It wasn’t until I saw the freeway off-ramp sign to Ezeizas, Buenos Aires’s international airport, that I realized I was being kidnapped. Overcome by a wave of nausea, I was on the verge of asking my taxi driver to pull over so that I could vomit, but I realized that any sign of weakness could prove fatal.
I have a flair for staying in dysfunctional jobs well past the expired shelf life. Last summer, I took the first of many business trips to Buenos Aires for the Big Self-Important Corporation where I work. My Millennial boss and her posse were staying at a five-star luxury hotel. Et moi? I was at the Sheraton two blocks away.
Company policy required that we hire a pre-screened private chauffeur to shuttle us from our hotels in the center of town to the company’s South America headquarters 20 miles away. In the eyes of my litigation-leery employer, Argentina was deemed a high-risk country because of reports of business travelers being kidnapped for ransom.
The third morning of the trip—two minutes before I was supposed to meet the company driver in the lobby—my boss texted, asking if I could get my own transportation to the office because she and the team had an early meeting. The Sheraton was a two-minute drive from their palatial hotel, and I asked why they couldn’t pick me up since I was ready to go. She said they were running late.
A hotel bellman hailed a grimy taxicab—like so many in the city—and I got in, fumbling with my laptop and purse, trying not to get my white faux-Chanel jacket dirty. The driver turned left out of the hotel driveway, which struck me as odd because the previous day the company-hired driver had turned right. I asked him why and he said, “You don’t understand, ma’am, I’m looking for the freeway on-ramp.”
Ignoring the hairs rising on the back of my neck, I decided to give him the benefit of the doubt.
Twenty minutes later, when I should have been sitting at a conference table in an office complex northeast of the heart of the city, I was a good 40 minutes away in the sticky backseat of a gritty cab, helplessly watching as tired 1970s apartment towers alongside the freeway whizzed by. I envisioned myself being taken to a seedy room in a crumbling tenement building, blindfolded and shoved into a closet while my captors waited for my company to pay up. It dawned on me that I might never see my husband or father again. Butterflies dive-bombed in my stomach.
As my brain binge-watched my life in fast-forward, I mentally hit pause on the scene where my now-deceased mother looked at me and said, in her trademark salty Spanish, “No dejes que te jodan.” Don’t let them #$%* with you.
She had a point. Was it really worth losing my life for Corporate America?
Channeling my feisty mom, I started to breathe deeply, focusing on the sensation of my body in the seat, my feet on the floorboards. After the lightheadedness subsided, I sent a WhatsApp message to Mariana, a colleague in the Buenos Aires office, and she immediately called.

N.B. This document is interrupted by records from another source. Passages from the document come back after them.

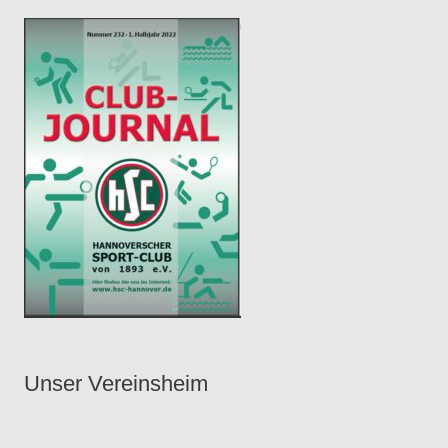
r
Unser Vereinsheim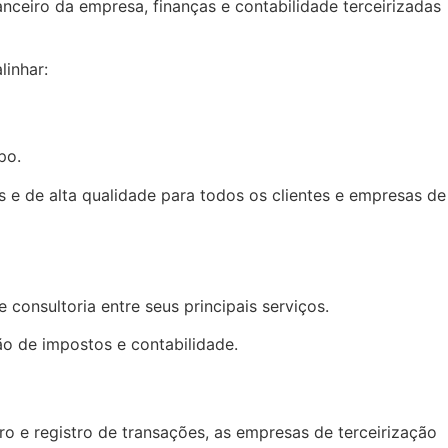
nceiro da empresa, finanças e contabilidade terceirizadas
linhar:
po.
 e de alta qualidade para todos os clientes e empresas de
consultoria entre seus principais serviços.
ão de impostos e contabilidade.
o e registro de transações, as empresas de terceirização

“Ela, don’t panic, and whatever you do, don’t hang up. I am going to stay on the phone with you,” she urged, her voice tense. “Tell your driver that a friend who is a local is two freeway exits behind you. Ask him to take you to the nearest service station, and that I will meet you there.”
I put on my best Angry Businesswoman face and parroted Mariana’s words to the driver. He pulled off the freeway, but continued to drive aimlessly. The urgency in my friend’s voice grew as I gave her the name of the neighborhood we were now in. Instinct told me that my driver was deliberately avoiding service stations. I texted Mariana my geo-location from my phone’s maps application.
“You’re going in the opposite direction of the office,” she said, desperation in her voice. “Get out of the cab at the next red light. Walk to the nearest business, go inside and I’ll pick you up from there.”
After what felt like a decade, we hit a red light. Grabbing my computer and purse, I opened the door. Terrified and shaking with adrenaline behind my Angry Businesswoman facade, the only words I could muster in the nanosecond I stepped out of the cab were, “This has been a complete disaster.”
Faced with a fare-dodging passenger, it’s a safe bet that the average cab driver would spew a noxious cloud of profanity at the perpetrator, with a few furious hand gestures thrown in for good measure. Instead, my driver stared coldly at me and said absolutely nothing.
I ran like a madwoman in heels into the intersection, barely missed getting hit by a car, and dashed into the first business I saw – a corner pharmacy in a sooty Streamline Moderne building. I sent a text to Mariana with the address. As I waited for her to pick me up, I called my husband and burst into tears when I heard his voice.
Eleven months later, I am still in the same job, but I’m in the process of a major reinvention. More to come on that. And I will never again ignore the expiration date on a job once it starts to feel stale.